私立から市立へ、掛川幼稚園
Vol.43 1983.10月号掲載 
 明治23年3月1日掛川報徳社の中に初めて私立幼稚園なるものが開園された。県下でも、明治19年に静岡市に開園されたのが始まりで、掛川幼稚園は草分け的な存在である。尋常科4年制の義務教育でさえも一般にはまだまだ普及されていない時代に、しかも、小都市の掛川に出来たのである。

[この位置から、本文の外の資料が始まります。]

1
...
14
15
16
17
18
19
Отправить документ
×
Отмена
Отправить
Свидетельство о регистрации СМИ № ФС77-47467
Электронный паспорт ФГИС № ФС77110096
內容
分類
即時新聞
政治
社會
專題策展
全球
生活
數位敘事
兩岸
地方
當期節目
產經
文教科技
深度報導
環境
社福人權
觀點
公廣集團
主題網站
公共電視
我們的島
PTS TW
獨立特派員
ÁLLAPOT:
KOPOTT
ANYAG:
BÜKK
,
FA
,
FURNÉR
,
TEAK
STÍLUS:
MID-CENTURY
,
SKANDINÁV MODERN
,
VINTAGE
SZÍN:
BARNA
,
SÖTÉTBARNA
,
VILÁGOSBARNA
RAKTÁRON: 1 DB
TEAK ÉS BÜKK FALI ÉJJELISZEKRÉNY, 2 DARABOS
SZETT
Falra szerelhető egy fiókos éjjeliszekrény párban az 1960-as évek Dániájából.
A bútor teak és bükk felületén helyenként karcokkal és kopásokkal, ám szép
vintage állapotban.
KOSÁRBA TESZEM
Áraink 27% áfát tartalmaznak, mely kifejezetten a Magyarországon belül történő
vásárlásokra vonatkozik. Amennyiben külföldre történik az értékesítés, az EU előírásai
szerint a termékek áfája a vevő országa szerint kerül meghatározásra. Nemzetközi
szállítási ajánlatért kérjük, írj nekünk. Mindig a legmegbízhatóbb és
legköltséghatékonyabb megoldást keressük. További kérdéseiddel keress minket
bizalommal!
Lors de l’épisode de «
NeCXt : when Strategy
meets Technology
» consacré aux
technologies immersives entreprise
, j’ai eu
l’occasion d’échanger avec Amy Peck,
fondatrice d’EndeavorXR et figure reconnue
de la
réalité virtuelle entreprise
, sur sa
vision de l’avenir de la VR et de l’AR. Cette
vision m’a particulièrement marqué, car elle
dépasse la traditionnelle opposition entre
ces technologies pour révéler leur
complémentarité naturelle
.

 当然、幼稚園に通える子どもは、裕福な家の子どもに限られ、せいぜい各町内に一人くらいしかいなかった。第一回目の幼稚園児は約15名位で、ほとんどが士族(元の武士階級)の子ども達だった。お遊戯。唱歌、折り紙、豆細工などの他にカタカナの文字も教えてくれた。やっていたことは今の幼稚園とたいした違いはなかったようである。
 さて、この私立幼稚園は、翌24年にはもう休園となっている。しかし、その翌年の25年9月に、掛川尋常小学校の付属幼稚園として開園され、明治37年に廃園となってしまった。
 明治39年に再び開園し、大正9年頃に現在の市役所の所に移転した。その後約30年間掛川幼稚園として多くの児童を送り出したが。昭和24年に現在の瓦町に移転した。